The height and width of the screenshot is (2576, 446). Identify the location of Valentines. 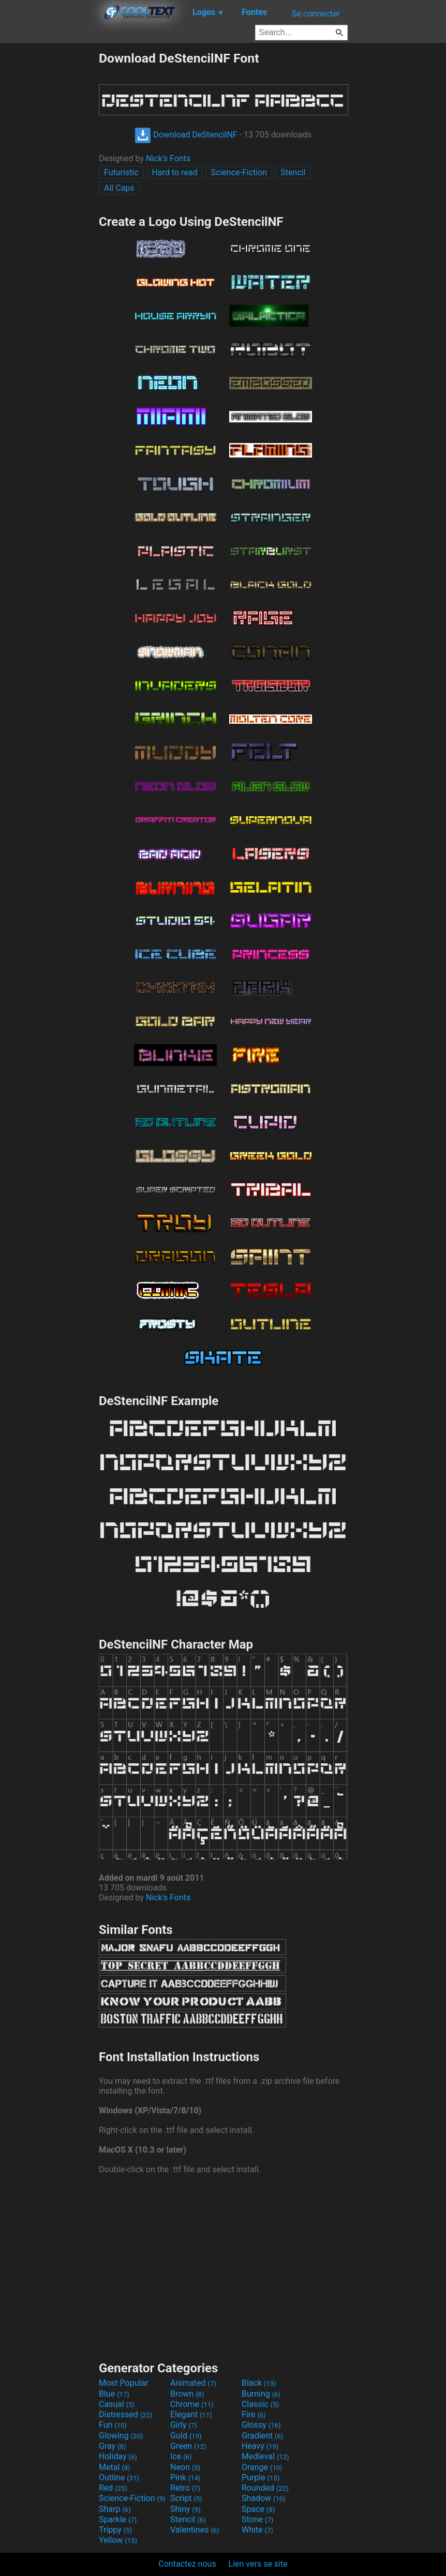
(194, 2530).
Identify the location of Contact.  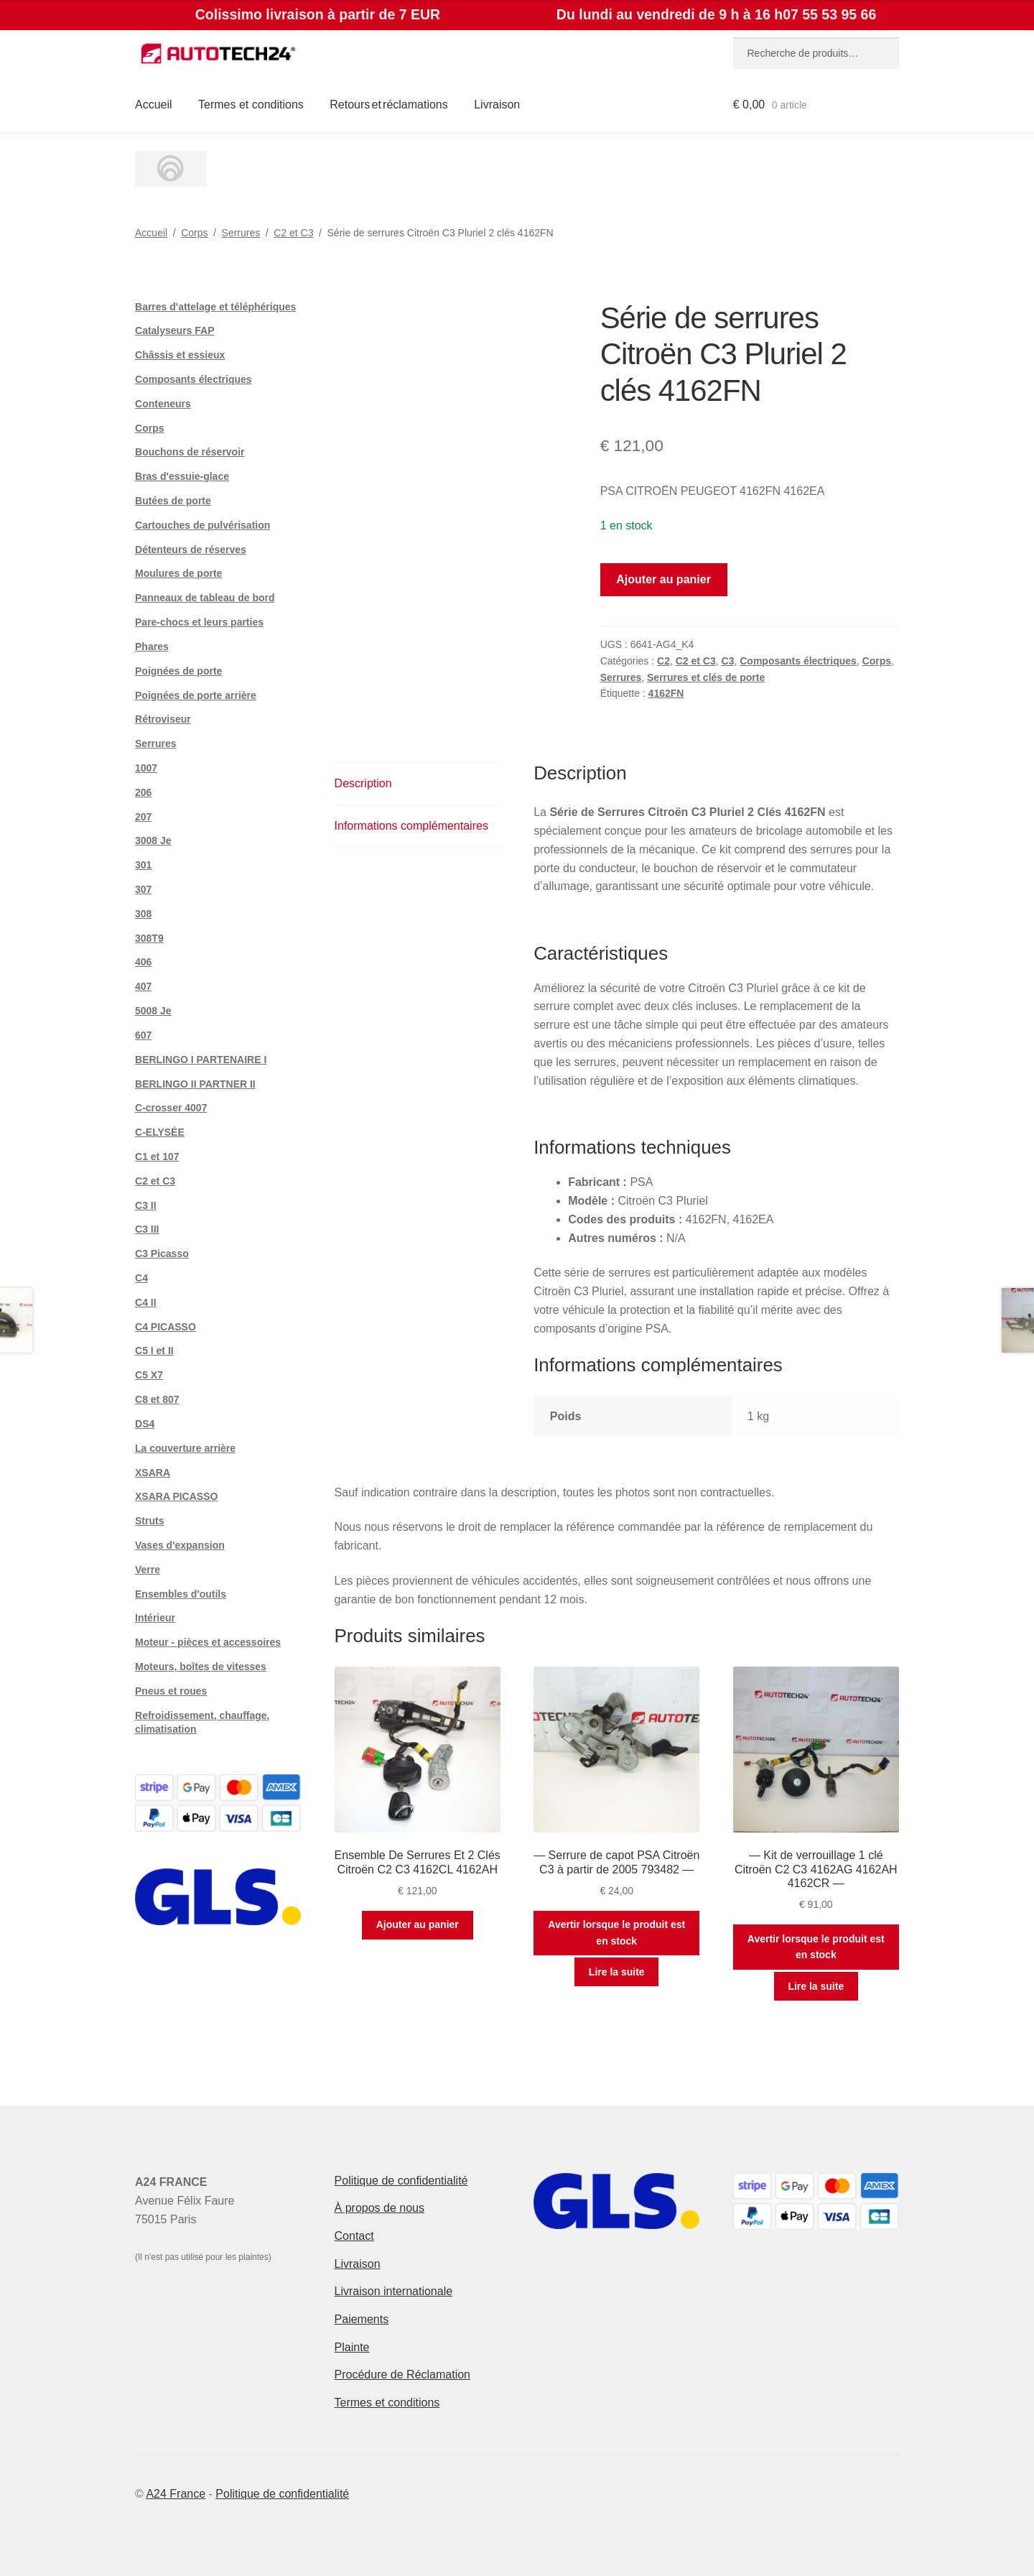
(354, 2236).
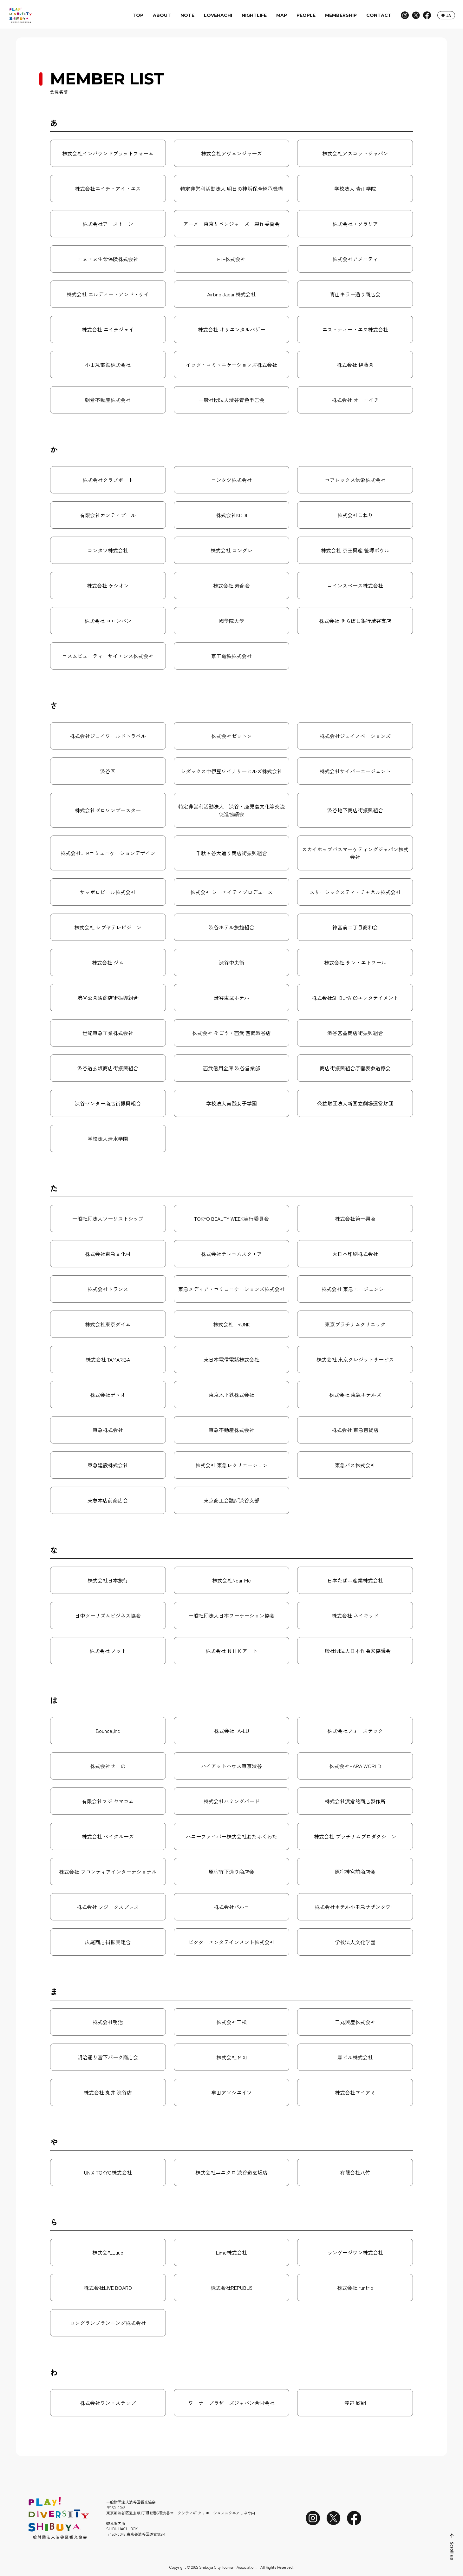 The image size is (463, 2576). What do you see at coordinates (108, 1103) in the screenshot?
I see `渋谷センター商店街振興組合` at bounding box center [108, 1103].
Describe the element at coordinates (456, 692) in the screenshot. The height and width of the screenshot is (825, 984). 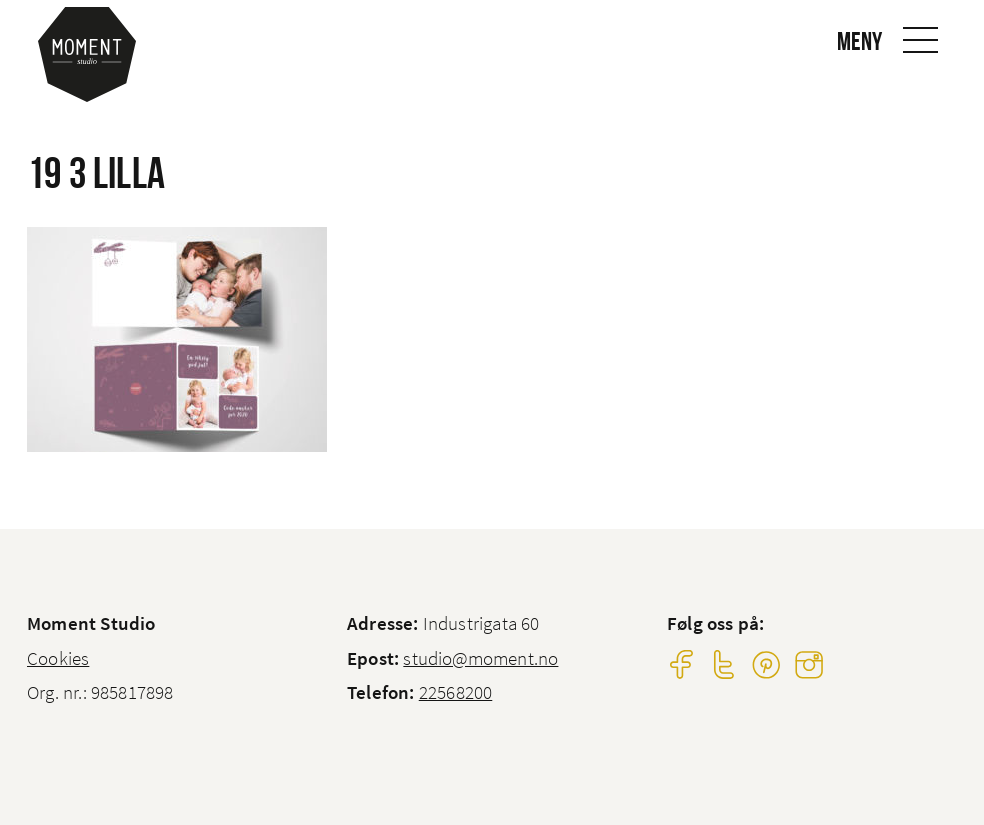
I see `22568200` at that location.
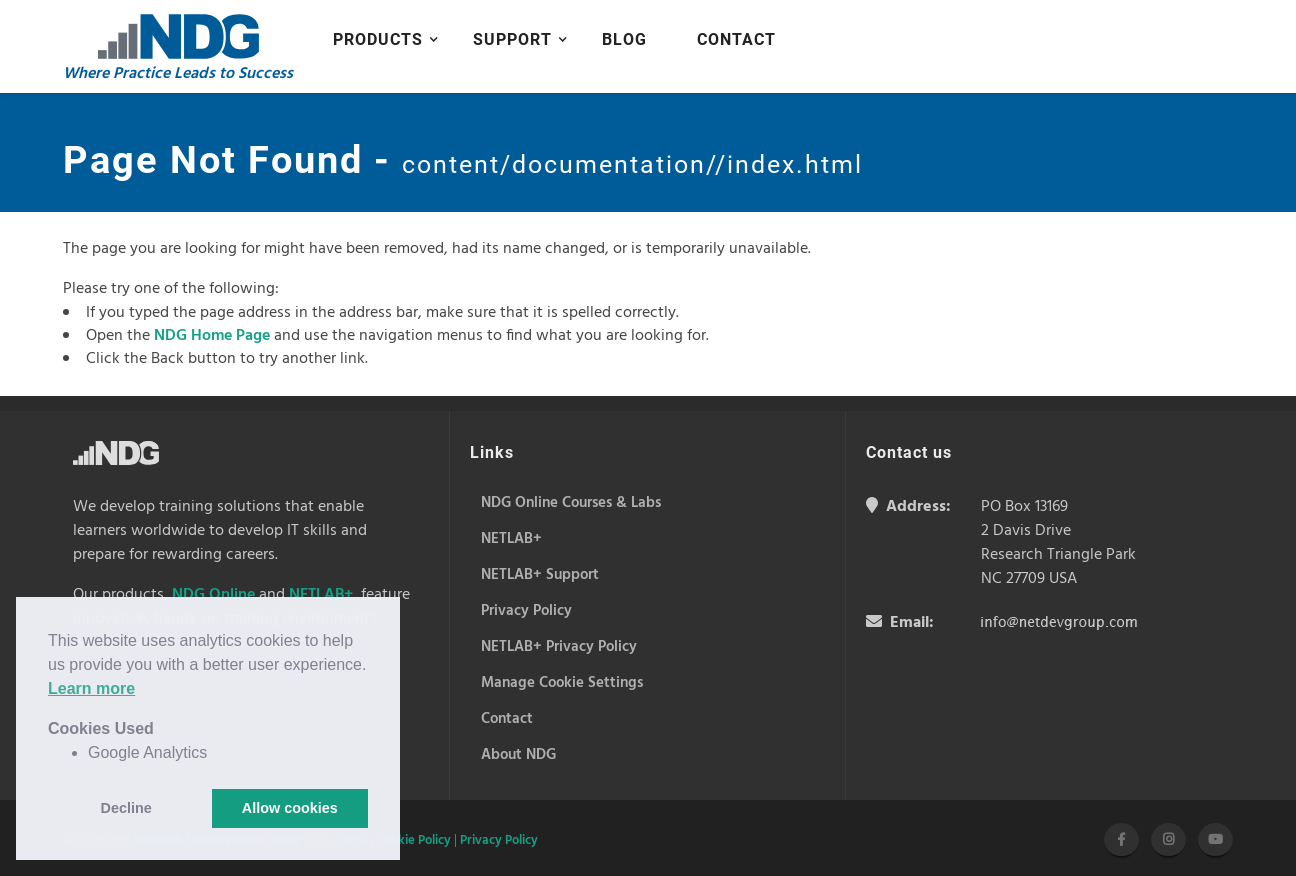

Aim of the exercise: The required output is each record above, reproduced exactly, without its pictures.

Answer:
The height and width of the screenshot is (2576, 446). Identify the location of Valentines. 
(194, 2530).
Identify the location of Contact.  
(354, 2236).
 The image size is (463, 2576). What do you see at coordinates (108, 1103) in the screenshot?
I see `渋谷センター商店街振興組合` at bounding box center [108, 1103].
Describe the element at coordinates (456, 692) in the screenshot. The height and width of the screenshot is (825, 984). 
I see `22568200` at that location.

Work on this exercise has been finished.